- _Required work_
Scan the records for the word "Play". Copy each line that includes it.

- _Excerpted data_
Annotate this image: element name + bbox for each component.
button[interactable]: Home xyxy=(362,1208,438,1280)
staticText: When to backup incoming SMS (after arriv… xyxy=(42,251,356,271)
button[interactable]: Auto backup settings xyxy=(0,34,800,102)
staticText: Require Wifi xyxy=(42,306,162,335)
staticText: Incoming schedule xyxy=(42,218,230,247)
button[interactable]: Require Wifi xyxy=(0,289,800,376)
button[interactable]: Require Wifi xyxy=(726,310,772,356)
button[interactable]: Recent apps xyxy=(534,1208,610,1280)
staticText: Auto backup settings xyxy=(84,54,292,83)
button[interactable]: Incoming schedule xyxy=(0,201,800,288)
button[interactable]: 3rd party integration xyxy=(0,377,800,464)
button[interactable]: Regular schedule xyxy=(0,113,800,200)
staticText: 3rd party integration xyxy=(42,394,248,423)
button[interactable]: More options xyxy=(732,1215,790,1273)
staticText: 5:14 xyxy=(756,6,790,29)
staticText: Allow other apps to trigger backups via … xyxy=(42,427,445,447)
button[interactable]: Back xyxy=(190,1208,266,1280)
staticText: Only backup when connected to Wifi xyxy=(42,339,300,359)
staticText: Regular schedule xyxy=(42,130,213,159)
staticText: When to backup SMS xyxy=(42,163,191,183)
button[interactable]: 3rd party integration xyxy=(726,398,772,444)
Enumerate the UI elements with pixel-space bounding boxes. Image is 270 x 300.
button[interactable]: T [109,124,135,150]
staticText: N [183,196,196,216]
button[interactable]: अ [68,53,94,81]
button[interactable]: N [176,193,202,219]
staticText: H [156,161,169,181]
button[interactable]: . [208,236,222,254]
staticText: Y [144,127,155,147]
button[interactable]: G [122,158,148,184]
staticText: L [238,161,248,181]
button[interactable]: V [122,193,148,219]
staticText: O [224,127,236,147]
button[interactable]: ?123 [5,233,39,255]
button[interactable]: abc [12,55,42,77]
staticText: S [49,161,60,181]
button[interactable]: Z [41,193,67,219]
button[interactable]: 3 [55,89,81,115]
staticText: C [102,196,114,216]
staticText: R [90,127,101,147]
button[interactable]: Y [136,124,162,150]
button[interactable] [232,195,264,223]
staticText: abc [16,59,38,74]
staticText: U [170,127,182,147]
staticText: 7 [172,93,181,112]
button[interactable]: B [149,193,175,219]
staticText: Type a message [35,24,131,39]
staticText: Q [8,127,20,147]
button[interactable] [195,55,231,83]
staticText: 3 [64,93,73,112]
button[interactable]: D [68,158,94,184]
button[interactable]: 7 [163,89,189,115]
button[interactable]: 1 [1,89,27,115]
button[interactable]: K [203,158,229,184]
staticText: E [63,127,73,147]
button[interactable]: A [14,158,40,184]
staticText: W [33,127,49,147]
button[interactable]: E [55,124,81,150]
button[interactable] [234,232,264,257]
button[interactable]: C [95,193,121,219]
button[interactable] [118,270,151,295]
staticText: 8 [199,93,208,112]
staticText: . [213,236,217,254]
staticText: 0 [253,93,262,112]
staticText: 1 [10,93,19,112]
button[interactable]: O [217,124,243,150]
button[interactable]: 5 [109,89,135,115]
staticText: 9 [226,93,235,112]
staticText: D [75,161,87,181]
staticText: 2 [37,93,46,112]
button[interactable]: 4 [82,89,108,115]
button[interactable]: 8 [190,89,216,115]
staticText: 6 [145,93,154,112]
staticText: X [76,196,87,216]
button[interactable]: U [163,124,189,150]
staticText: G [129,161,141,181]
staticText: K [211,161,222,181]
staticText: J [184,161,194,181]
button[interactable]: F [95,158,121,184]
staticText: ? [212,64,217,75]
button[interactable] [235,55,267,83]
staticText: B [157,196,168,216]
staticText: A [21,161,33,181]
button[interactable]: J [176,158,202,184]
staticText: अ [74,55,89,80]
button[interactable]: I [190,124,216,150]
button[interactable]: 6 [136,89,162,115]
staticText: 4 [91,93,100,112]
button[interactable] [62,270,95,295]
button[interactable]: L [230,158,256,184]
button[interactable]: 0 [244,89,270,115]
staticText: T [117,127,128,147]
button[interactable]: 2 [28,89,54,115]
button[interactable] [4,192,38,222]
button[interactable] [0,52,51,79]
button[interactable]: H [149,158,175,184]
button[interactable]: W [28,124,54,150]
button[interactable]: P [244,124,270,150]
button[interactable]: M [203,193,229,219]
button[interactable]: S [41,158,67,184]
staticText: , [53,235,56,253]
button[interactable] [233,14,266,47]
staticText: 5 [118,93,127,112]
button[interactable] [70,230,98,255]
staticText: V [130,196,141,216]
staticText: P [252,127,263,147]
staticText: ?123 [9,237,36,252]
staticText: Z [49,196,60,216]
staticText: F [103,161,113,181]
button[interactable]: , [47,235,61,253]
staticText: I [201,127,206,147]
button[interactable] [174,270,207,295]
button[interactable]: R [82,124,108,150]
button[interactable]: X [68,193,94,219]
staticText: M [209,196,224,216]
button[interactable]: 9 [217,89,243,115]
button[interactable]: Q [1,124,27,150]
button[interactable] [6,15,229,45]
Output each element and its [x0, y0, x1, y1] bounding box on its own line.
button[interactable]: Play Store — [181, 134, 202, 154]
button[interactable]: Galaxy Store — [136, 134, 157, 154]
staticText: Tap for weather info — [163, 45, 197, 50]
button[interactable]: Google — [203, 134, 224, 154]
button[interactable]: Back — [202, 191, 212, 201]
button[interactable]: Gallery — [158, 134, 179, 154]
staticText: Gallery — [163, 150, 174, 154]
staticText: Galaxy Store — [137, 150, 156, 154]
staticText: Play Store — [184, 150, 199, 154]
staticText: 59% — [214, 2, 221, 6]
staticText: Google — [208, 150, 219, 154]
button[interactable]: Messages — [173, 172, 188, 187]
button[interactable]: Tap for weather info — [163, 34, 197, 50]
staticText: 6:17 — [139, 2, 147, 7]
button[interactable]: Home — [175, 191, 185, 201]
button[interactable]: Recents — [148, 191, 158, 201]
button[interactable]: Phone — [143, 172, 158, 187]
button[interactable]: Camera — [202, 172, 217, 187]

- _Solution for this task_
button[interactable]: Play Store — [181, 134, 202, 154]
staticText: Play Store — [184, 150, 199, 154]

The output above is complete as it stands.